Написанию этой статьи, помимо общих житейских обстоятельств, сопровождающих любого нерадивого исполнителя, мешало еще нечто. Это «нечто» уводило автора в туман нечетких размышлений, в литературную неуверенность, а иногда — на кухню. «Нечто» тормозило мысль и носило автора по волнам абстракций, не предлагая необходимого для их материализации берега. Наконец «нечто» было вычислено. По умолчанию текстовая программа автору предлагала шрифт Calibri, плоская, рубленая графика которого постоянно толкала автора в жанр жалоб. Отсутствие в шрифте засечек у человека, воспитанного на «литературной» гарнитуре, получившего опыт чтения на гарнитуре «школьной», а потом космополитизированного «лазурской» антиквой и «обыкновенной» альдиной, вызывает чувство неодетости. Шрифт без засечек для меня — это интеллектуал в бане: он, безусловно, и без одежд полон смыслов, но обнаженность его не позволяет сосредоточиться именно на них. Итак, мне пришлось вернуться к гарнитуре «Таймс», чтобы умудриться хоть как-то высказаться.

В одном из медицинских отчетов однажды мне довелось вычитать примечательный факт о том, что китайцы, перенесшие инсульт, практически никогда не теряют речь.

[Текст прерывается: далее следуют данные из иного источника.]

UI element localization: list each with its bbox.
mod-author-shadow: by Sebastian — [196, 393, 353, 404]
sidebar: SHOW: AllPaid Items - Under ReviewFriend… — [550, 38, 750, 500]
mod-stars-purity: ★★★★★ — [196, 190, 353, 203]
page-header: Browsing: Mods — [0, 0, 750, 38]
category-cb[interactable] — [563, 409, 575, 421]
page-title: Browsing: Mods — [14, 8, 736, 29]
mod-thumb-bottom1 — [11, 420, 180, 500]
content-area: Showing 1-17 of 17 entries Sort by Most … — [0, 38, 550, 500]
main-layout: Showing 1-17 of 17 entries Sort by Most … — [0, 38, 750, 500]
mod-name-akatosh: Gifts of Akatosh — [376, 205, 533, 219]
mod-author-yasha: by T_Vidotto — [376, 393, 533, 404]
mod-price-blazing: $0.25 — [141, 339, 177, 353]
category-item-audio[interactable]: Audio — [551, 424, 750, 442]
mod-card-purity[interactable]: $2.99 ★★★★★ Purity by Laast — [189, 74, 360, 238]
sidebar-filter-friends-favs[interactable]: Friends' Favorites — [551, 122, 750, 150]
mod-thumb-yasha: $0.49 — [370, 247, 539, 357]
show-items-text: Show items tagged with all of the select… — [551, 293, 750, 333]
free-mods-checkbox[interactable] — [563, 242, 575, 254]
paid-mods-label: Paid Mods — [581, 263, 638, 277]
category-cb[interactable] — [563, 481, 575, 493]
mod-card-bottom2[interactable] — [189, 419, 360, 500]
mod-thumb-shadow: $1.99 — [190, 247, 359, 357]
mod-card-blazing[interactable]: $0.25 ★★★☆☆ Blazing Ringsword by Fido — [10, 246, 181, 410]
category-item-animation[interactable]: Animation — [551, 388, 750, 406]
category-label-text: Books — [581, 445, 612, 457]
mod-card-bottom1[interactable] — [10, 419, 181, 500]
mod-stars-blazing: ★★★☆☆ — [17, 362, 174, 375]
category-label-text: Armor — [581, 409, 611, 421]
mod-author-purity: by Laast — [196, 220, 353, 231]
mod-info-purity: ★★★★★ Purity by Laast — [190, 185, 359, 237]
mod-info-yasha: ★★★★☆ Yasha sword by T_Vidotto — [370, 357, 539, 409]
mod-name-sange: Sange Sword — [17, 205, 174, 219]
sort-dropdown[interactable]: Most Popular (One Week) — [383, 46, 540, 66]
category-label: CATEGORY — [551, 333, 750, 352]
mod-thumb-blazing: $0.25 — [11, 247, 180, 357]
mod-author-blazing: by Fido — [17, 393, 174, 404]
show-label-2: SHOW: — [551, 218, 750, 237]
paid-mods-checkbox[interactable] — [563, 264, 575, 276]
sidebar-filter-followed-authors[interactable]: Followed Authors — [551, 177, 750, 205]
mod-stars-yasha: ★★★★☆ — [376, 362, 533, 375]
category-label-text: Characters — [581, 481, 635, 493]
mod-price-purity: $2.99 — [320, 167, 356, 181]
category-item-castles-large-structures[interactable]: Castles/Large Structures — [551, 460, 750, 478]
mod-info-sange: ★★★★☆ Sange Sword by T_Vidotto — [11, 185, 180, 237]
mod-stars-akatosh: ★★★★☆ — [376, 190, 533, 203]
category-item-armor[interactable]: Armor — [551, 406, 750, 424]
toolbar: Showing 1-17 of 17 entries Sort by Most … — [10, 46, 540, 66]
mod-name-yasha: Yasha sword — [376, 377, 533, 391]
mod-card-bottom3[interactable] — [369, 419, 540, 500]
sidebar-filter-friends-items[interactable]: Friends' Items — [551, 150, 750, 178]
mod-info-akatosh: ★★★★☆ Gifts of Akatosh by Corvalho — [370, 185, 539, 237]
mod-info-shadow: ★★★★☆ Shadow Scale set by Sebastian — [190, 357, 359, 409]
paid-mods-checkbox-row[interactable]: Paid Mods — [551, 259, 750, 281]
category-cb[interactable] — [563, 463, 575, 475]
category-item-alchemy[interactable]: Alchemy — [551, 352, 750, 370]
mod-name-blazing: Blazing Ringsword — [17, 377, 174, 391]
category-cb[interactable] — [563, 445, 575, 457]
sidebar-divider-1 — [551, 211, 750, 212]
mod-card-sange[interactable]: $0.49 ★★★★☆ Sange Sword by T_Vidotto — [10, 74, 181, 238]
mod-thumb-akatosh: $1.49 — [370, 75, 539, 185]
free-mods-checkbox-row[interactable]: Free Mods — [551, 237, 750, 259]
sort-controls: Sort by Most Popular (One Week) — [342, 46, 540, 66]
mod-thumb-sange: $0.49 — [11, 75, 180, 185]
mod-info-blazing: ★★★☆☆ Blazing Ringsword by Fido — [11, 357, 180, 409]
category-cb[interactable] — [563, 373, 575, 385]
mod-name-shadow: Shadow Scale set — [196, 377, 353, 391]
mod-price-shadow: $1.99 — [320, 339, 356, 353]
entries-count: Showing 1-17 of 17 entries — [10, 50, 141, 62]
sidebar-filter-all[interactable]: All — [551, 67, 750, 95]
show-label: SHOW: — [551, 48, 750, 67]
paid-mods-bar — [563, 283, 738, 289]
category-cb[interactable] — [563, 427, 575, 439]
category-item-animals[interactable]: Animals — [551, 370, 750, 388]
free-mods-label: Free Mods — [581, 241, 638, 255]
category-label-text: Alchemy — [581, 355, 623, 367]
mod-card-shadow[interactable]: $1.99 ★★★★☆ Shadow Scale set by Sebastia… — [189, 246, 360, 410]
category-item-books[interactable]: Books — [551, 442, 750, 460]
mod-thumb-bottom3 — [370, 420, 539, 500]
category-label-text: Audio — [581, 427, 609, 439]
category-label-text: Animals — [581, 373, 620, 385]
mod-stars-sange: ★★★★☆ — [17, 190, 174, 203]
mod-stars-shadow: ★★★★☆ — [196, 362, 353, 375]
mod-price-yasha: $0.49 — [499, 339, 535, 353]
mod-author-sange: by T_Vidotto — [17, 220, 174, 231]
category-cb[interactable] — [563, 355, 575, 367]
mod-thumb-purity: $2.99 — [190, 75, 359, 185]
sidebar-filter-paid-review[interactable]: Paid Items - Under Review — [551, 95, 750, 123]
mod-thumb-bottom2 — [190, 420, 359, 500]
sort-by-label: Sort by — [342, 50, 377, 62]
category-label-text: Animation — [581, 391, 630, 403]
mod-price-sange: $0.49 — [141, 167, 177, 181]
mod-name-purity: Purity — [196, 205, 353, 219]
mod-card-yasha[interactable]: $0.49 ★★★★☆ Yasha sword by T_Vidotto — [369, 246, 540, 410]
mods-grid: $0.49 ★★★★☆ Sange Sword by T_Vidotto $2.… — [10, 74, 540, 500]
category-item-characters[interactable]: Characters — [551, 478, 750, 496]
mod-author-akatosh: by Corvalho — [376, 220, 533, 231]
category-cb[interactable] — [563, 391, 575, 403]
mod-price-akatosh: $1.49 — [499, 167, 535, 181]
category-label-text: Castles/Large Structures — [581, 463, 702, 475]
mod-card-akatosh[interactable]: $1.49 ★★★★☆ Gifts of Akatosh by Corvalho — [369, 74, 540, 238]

Иероглифическая моторика, вероятно, тренирует мозг таким образом, что речевая нагрузка на мозговые зоны распределяется несколько иначе, чем у народов, взращенных на алфавите. Это, безусловно, поле для рассуждений нейропсихологов, и я не рискну на него вступить, но сам факт того, что начертание в письменности меняет психические функции, очевиден.

Поиск начертаний

Когда сложный «органический» рисунок сужается до схематичного знака, уходит не только этимологическая почва. Исчезает материальность смысла. Буква становится пустой, условной и превращается в утилитарный эквивалент звука устного языка. Однако по написанному тексту мы никогда не вычислим его картавого автора, или шепелявого. Мне доводилось читать потрясающие тексты афатиков или глубоких аутистов — людей, совсем не имеющих способности к звуковой речи. Посему правы и те, кто приписывает создателям алфавитов алхимическую способность вычленять из хаоса действительности ее базовые элементы. Письменность стала вторым телом человека, и как всякое тело, она требует поддержания формы. Эпоха, мода, социальные игры и политика меняли «первое» человеческое тело, снаряжая его кринолинами, париками и корсетами. Все то же самое происходило и с письменами.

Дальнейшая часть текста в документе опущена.